As Melva entered the kitchen, delicious smells touched her nostrils—cinnamon, green beans with bacon grease, and boiling potatoes in butter. She wondered, would she ever be able to cook like her mother? If she had one weakness, pertaining to a future as a wife, it was not knowing how to cook. Sure. She could wash and peel vegetables, but the final preparation and addition of spices escaped her. She couldn’t make a pie crust or a loaf of bread.

Nan Tipton busied herself with the final preparations for the dinner meal. She was at home here and totally in charge. In lots of ways, Melva took after her. But Melva was establishing behaviors of her own.

“Mother, I’ll mix the cornbread,” she said, reaching into the cupboard to get out a blue bowl with an intricate design. She loved this bowl and used it as much as she could to peel potatoes or apples. She got other boxes and tins she’d seen her sister, Ellie, use and placed them on the countertop. Mixing cornbread wasn’t a chore she did often—actually never. But how difficult could it be?

“Good,” said Nan, checking the stove’s wood box and not paying attention. Nan’s cast iron woodstove was much improved from those of her mother, Caroline, and grandmother, Susanna. She could regulate the air flow and amount of heat to areas on the cook top and oven. Her skill at cooking on the stove was routine. She made delicious meals effortlessly.

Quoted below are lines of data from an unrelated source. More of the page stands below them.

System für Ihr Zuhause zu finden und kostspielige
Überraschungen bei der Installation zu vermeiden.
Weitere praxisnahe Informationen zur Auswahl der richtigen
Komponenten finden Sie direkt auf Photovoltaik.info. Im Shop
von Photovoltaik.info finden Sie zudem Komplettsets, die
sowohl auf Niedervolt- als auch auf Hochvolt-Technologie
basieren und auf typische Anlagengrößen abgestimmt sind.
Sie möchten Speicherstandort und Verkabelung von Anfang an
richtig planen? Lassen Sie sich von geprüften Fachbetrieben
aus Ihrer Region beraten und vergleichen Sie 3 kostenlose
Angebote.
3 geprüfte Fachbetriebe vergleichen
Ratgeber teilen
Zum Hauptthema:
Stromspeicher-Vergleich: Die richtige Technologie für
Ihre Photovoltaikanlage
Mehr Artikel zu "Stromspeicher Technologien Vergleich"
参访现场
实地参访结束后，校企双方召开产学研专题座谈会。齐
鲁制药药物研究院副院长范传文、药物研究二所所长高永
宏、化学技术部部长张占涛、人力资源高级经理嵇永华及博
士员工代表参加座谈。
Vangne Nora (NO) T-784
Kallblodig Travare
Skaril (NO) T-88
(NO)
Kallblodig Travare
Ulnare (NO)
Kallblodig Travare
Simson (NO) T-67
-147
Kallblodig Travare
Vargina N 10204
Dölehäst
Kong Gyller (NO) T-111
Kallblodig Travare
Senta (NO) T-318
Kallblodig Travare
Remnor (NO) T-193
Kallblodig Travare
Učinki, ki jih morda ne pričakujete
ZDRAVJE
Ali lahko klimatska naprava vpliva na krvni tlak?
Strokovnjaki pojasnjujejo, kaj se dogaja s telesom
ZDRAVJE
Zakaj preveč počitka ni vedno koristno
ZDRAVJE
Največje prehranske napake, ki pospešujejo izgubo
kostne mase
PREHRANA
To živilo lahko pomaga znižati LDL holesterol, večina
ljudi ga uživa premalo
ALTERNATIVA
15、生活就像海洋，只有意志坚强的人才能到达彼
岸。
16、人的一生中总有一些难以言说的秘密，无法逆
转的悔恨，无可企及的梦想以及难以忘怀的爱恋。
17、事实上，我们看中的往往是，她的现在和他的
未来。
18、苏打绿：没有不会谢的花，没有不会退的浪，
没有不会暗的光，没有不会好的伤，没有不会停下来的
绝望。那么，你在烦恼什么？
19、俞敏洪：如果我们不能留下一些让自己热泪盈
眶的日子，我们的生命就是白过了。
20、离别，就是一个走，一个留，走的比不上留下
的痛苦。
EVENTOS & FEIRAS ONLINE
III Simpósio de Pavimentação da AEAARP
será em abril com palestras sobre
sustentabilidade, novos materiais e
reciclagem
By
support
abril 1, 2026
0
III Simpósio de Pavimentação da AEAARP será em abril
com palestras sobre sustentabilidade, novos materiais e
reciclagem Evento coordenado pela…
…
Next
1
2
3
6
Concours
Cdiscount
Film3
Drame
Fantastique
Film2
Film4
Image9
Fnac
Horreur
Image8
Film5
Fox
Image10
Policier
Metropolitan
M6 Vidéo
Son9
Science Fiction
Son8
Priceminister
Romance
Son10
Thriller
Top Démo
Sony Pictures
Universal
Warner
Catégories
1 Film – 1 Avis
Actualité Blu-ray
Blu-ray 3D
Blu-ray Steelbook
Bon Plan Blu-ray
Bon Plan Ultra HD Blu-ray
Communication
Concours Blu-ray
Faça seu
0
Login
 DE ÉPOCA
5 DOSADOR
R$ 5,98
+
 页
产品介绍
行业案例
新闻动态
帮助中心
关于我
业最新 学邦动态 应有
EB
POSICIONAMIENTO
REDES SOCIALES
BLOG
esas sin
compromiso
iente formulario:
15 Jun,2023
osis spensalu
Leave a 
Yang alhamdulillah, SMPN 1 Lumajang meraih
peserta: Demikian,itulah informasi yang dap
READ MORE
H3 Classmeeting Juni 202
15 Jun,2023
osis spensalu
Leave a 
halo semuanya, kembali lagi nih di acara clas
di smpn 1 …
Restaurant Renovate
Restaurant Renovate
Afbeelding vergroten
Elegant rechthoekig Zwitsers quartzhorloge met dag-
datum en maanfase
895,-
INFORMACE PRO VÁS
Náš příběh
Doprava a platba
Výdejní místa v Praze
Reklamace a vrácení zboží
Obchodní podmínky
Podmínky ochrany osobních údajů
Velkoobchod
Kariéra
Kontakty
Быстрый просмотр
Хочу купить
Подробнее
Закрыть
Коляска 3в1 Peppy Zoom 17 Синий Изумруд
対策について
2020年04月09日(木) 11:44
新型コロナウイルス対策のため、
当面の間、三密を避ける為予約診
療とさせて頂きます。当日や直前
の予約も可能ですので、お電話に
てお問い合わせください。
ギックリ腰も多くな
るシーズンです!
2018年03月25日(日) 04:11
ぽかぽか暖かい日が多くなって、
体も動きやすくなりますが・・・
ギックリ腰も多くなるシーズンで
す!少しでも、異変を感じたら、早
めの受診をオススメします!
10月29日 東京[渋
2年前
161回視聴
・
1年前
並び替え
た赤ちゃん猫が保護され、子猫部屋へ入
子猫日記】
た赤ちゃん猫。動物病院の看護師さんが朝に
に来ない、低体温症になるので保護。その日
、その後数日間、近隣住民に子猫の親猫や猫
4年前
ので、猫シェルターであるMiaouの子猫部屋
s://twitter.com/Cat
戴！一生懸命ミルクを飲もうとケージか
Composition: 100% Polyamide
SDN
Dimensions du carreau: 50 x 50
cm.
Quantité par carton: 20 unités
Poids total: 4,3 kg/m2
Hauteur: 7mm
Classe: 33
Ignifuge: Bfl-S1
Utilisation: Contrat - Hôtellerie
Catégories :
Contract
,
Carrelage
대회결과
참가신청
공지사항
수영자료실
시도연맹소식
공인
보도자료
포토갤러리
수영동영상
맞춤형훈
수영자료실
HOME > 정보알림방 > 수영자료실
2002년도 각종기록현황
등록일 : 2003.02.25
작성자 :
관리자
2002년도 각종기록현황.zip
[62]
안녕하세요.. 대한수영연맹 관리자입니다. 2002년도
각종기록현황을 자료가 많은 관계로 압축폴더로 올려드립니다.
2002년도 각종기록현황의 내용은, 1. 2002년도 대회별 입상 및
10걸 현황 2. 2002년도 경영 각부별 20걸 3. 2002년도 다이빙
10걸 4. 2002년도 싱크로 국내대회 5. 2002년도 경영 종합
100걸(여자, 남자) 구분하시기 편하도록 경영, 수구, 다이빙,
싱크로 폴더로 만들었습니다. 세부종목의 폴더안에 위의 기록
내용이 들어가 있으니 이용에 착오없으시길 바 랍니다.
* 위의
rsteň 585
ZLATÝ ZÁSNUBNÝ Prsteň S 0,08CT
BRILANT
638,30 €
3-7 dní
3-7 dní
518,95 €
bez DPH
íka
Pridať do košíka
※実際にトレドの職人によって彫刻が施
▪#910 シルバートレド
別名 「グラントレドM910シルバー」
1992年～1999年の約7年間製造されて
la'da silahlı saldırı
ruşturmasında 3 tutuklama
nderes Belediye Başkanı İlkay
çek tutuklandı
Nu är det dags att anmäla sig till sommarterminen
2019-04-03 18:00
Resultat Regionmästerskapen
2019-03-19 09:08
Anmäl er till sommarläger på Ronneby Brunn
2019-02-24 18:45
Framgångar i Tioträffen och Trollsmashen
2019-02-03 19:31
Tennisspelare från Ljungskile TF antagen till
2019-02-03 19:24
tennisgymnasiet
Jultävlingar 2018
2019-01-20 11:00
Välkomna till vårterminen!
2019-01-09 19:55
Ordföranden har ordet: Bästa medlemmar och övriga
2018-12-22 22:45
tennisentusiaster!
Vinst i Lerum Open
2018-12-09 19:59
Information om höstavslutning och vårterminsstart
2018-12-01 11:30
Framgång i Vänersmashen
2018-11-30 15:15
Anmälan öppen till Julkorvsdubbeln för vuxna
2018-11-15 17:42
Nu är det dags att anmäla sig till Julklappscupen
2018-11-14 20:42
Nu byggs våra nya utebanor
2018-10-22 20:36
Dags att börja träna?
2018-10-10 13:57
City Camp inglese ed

In her kitchen, cold running water came through a pipe by gravity from the concrete holding tank inside the springhouse. This small building was dug into the hillside high above the house. The buried pipe had enough pressure to fill a tank and flush the one commode built into a former clothes closet-pantry in the long hallway from the front door. A small tub and sink stand sat in one corner each of the tiny compartment. Hot water for a bath was boiled on the stove. More than one person in the family used the tub before the water got cold.

Noah always told Nan that every time a newfangled product was made, he had to tear up or out a place in the house to make way for the improvement.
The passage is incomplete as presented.